La verità sull’Autorità Nazionale Palestinese dal 1993: come Hamas ha preso il sopravvento
di Domizia Di Crocco
Dal 1993, anno degli storici Accordi di Oslo, l’Autorità Nazionale Palestinese (ANP) è stata istituita con l’obiettivo di rappresentare il popolo palestinese e guidare il processo di autodeterminazione in attesa di una soluzione definitiva al conflitto israelo-palestinese. Quell’atto politico, accolto inizialmente con speranza e ottimismo, ha progressivamente rivelato le sue contraddizioni e i limiti strutturali che ancora oggi pesano sul destino della regione.
L’ANP nacque come un ente provvisorio, dotato di poteri limitati su specifiche aree della Cisgiordania e della Striscia di Gaza. Con il compito di amministrare, garantire servizi essenziali e mantenere un certo ordine, l’Autorità si è trovata presto a confrontarsi con sfide politiche interne, pressioni esterne da parte di Israele e delle potenze regionali, e un consenso popolare in continua evoluzione.
Uno degli snodi più importanti di questa vicenda è rappresentato dall’ascesa di Hamas, un movimento islamista fondato negli anni ’80 che, nel corso degli anni, ha saputo guadagnare terreno grazie a una strategia che ha coniugato resistenza armata, impegno sociale e una narrazione politica alternativa rispetto all’ANP. Nel 2006, con un risultato elettorale che ha sorpreso molti osservatori, Hamas ha vinto le elezioni legislative palestinesi, segnando una crisi profonda nel tessuto politico palestinese.
La reazione dell’ANP, dominata dal partito Fatah, e la successiva guerra civile tra le due fazioni culminarono nel 2007 con la presa di potere di Hamas nella Striscia di Gaza. Da quel momento, la Palestina si è divisa de facto in due entità politiche distinte: l’ANP che governa la Cisgiordania e Hamas che controlla Gaza.
Questa frattura ha alimentato una serie di problemi:
– La perdita di unità politica palestinese, che ha indebolito la posizione negoziale nei confronti di Israele e della comunità internazionale.
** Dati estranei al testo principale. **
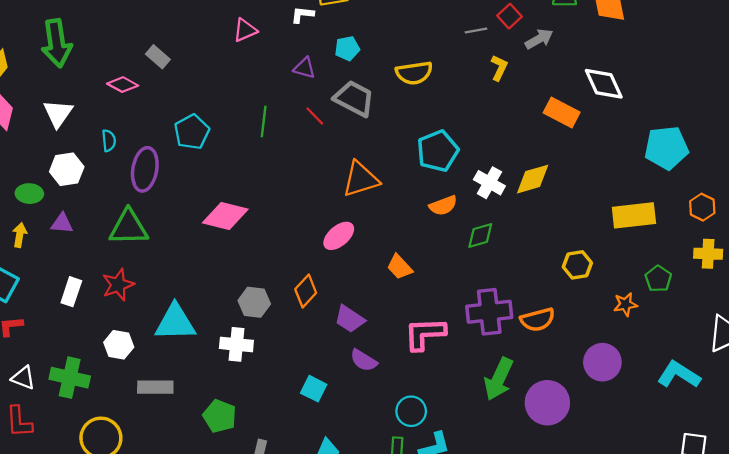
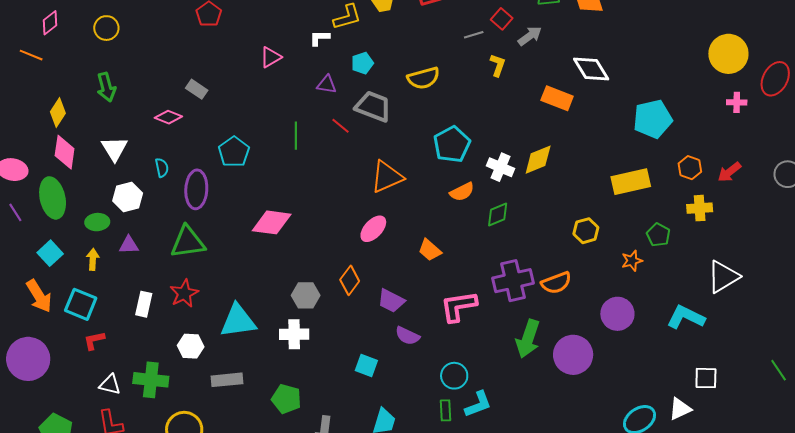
green arrow: (57, 43) -> (106, 87), size x0.7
– La difficoltà di esercitare una governance efficace e trasparente, con accuse ricorrenti di corruzione, clientelismo e inefficienza soprattutto all’interno dell’ANP.
– L’adozione da parte di Hamas di pratiche autoritarie a Gaza, incluse limitazioni alle libertà civili e l’uso della violenza per mantenere il controllo.
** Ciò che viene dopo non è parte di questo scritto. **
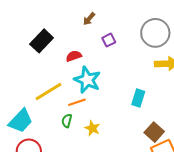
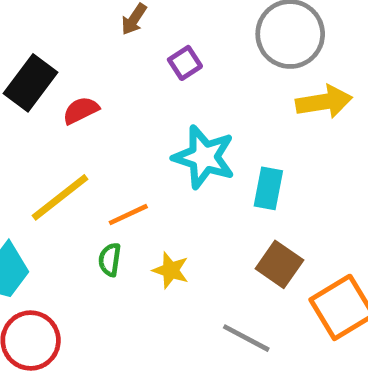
red semicircle: (74, 56) -> (81, 110), moved
cyan star: (87, 80) -> (204, 157), moved
brown square: (154, 132) -> (279, 264), moved

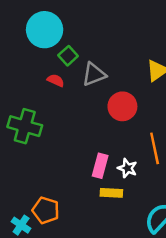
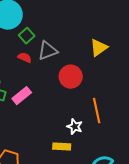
red semicircle: (56, 80) -> (25, 58), moved
pink rectangle: (100, 166) -> (22, 96), moved, turned 36

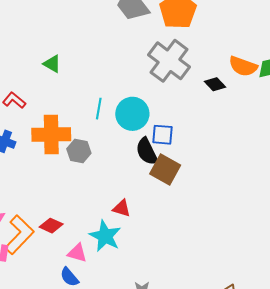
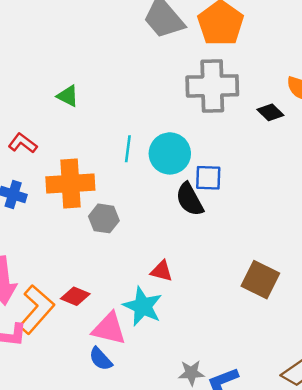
gray cross: (169, 61) -> (212, 86), turned -36
gray hexagon: (79, 151) -> (104, 218), moved
brown square: (165, 170) -> (260, 280), moved
pink triangle: (77, 253) -> (109, 329), size x1.4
Non si può però attribuire tutta la responsabilità a un unico attore. La storia dell’ANP e di Hamas è anche la storia di un contesto geopolitico complesso:
– L’occupazione militare israeliana con le sue restrizioni, i checkpoint, gli insediamenti e le politiche di sicurezza.
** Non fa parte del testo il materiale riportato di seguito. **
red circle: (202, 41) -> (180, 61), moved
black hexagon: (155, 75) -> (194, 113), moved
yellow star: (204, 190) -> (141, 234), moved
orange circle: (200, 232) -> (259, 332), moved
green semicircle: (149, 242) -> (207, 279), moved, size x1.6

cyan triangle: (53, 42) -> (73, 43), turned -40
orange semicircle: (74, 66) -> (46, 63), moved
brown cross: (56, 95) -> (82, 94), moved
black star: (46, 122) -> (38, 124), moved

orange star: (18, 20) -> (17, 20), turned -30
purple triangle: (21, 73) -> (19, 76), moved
– L’influenza di attori regionali come Iran, Qatar, Egitto e Arabia Saudita, che sostengono diverse fazioni per interessi strategici.
– La comunità internazionale, spesso divisa o esitante, che ha faticato a promuovere un dialogo credibile e sostenibile.
Alla luce di tutto ciò, l’ANP appare oggi come un’entità fragile e divisa, incapace di rappresentare in modo unitario e autorevole il popolo palestinese. Hamas, con il suo controllo di Gaza, ha dimostrato una capacità di mobilitazione e di comando che l’ANP non è riuscita a eguagliare, ma lo ha fatto spesso a costo di una gestione repressiva e conflittuale.
In conclusione, la vera storia dell’ANP e di Hamas è un racconto di speranze tradite, di lotte interne, di pressioni esterne e di un popolo che continua a pagare un prezzo altissimo in termini di diritti, sicurezza e futuro. Senza una vera riconciliazione, senza riforme profonde e senza una nuova volontà politica che travalichi gli interessi di fazione, la prospettiva di una pace duratura resta, purtroppo, lontana.